Work task
Extract every entry word for word. Skip the pictures.

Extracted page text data

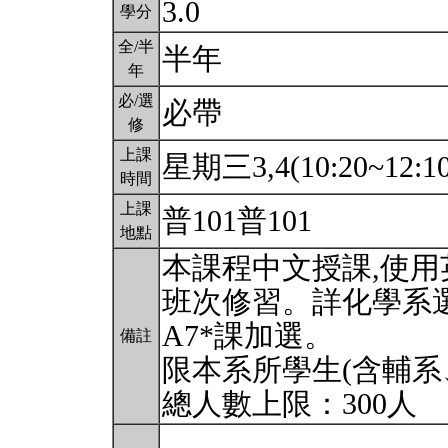
3.0
學分
全/半
半年
年
必/選
必帶
修
上課
星期三3,4(10:20~12:1
時間
上課
普101普101
地點
本課程中文授課,使
班次修習。詳化學系
A7*課加選。
備註
限本系所學生(含輔系
總人數上限：300人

Result
3.0
學分
全/半
半年
年
必/選
必帶
修
上課
星期三3,4(10:20~12:1
時間
上課
普101普101
地點
本課程中文授課,使
班次修習。詳化學系
A7*課加選。
備註
限本系所學生(含輔系
總人數上限：300人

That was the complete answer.